**Supplied entries**:
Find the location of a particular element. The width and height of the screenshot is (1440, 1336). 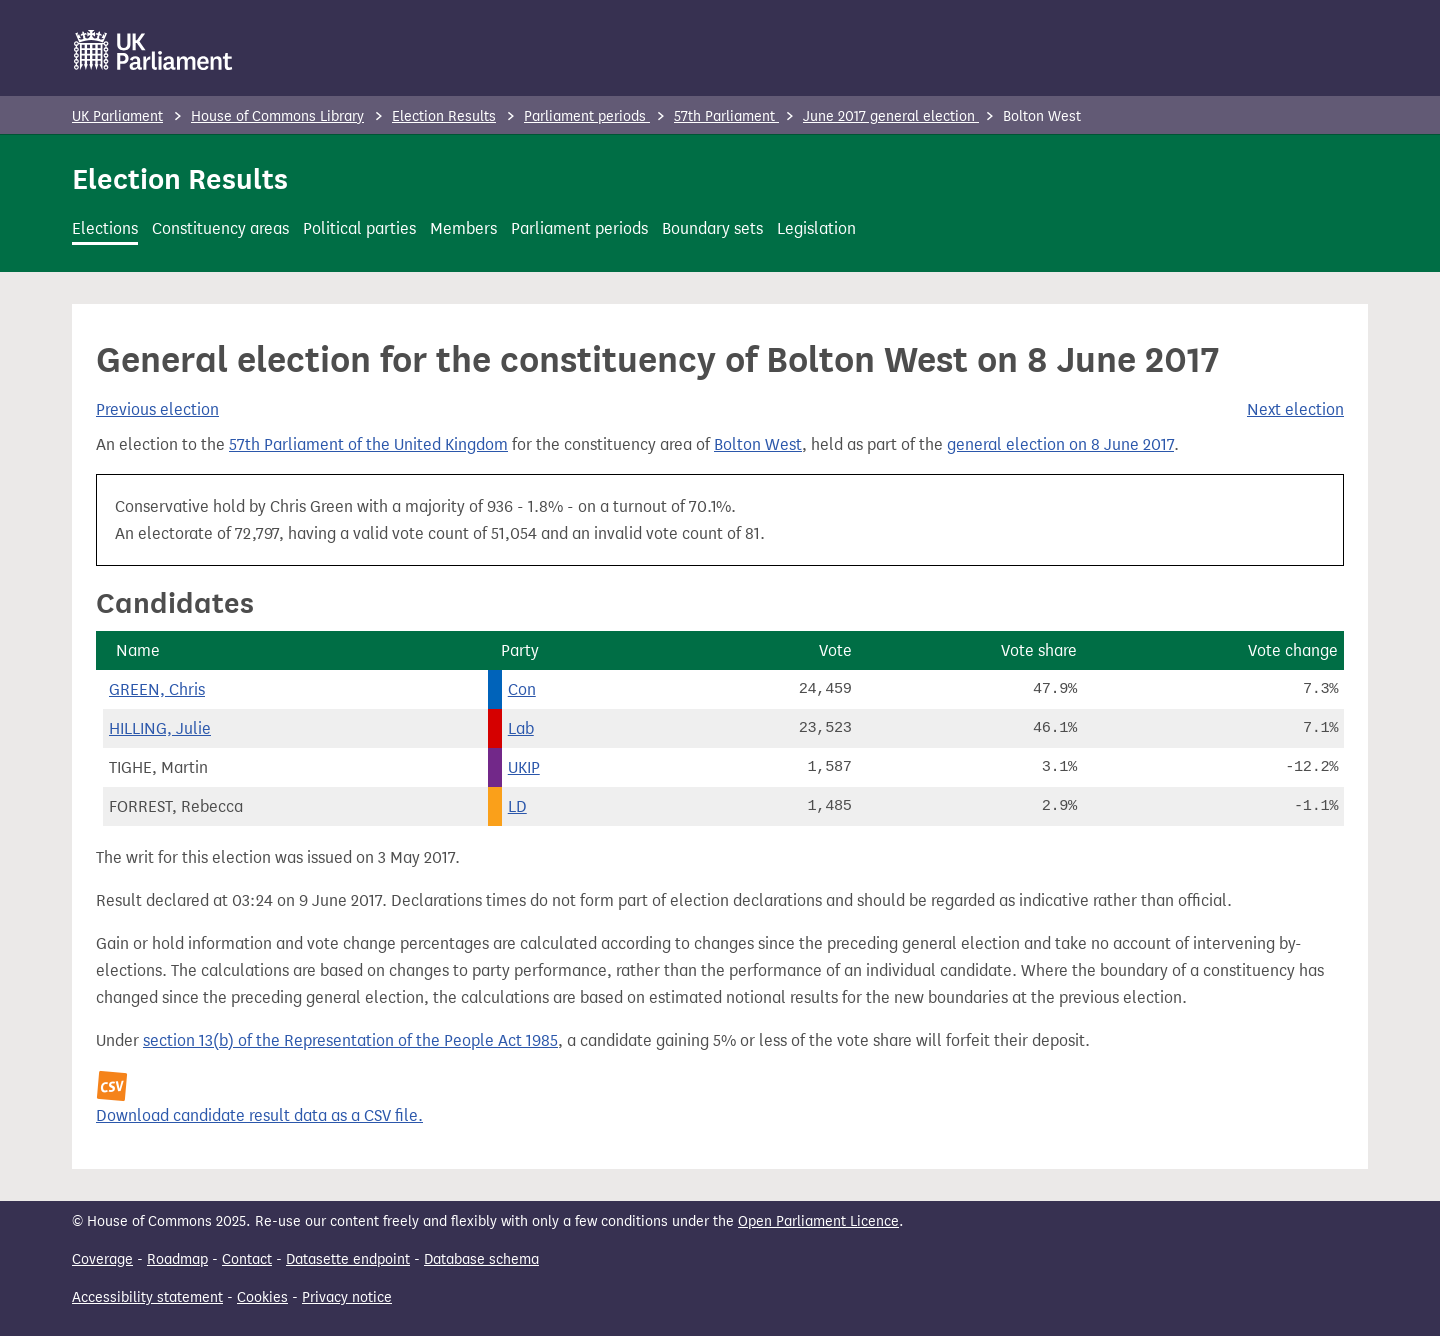

Privacy notice is located at coordinates (347, 1297).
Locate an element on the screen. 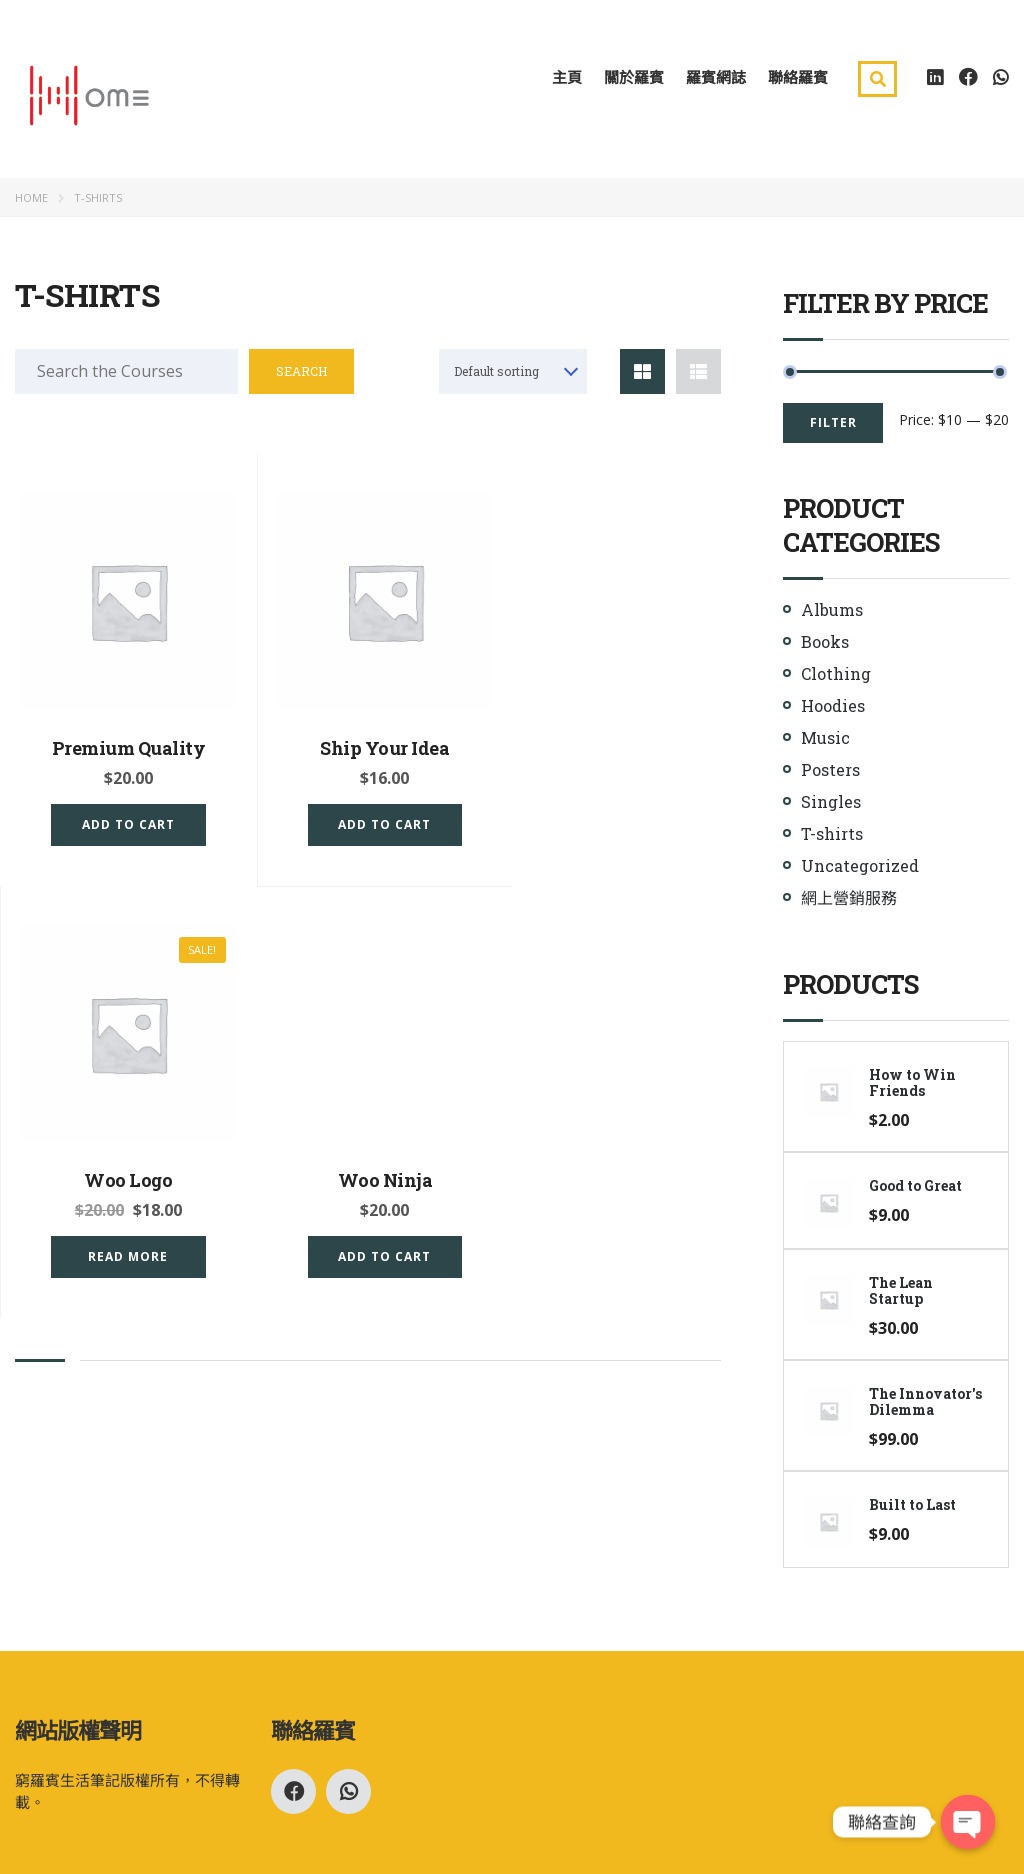 The image size is (1024, 1874). Albums is located at coordinates (832, 612).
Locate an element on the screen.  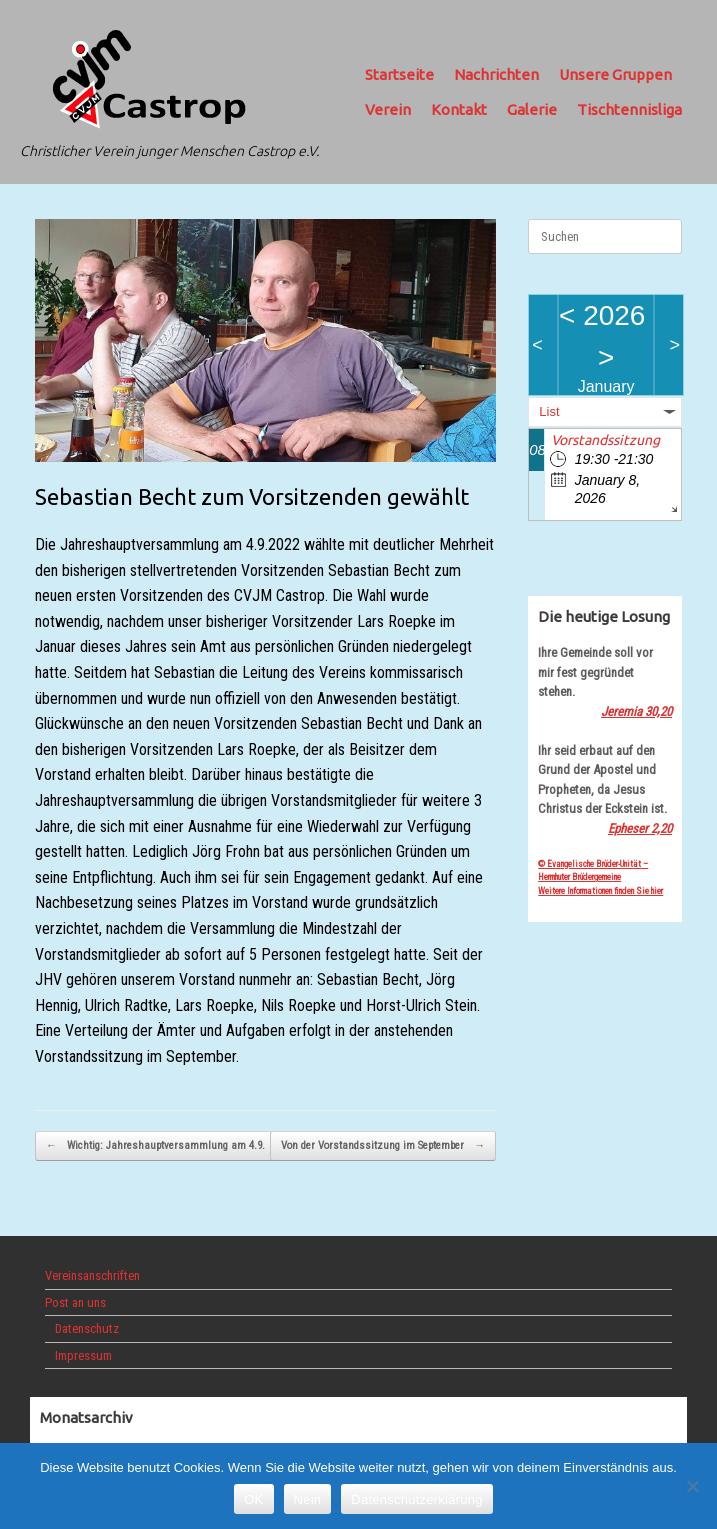
Jeremia 30,20 is located at coordinates (636, 711).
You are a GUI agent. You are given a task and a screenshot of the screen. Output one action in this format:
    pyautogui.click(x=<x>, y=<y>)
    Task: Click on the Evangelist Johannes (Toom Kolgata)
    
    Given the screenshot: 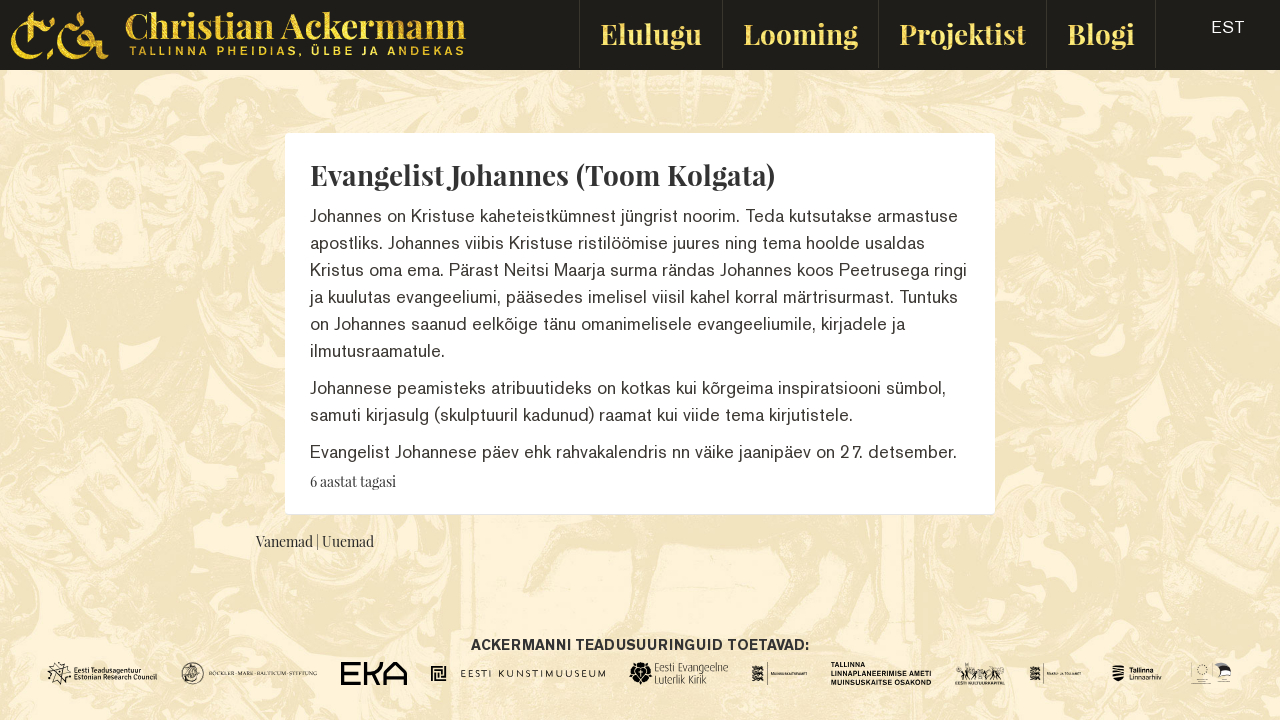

**Instructions for the task**:
Go to the line that contains "You are a GUI" and copy it and every line after it through the end of the entries, exactly, without the pictures.

**Solved problem**:
You are a GUI agent. You are given a task and a screenshot of the screen. Output one action in this format:
    pyautogui.click(x=<x>, y=<y>)
    Task: Click on the Evangelist Johannes (Toom Kolgata)
    
    Given the screenshot: 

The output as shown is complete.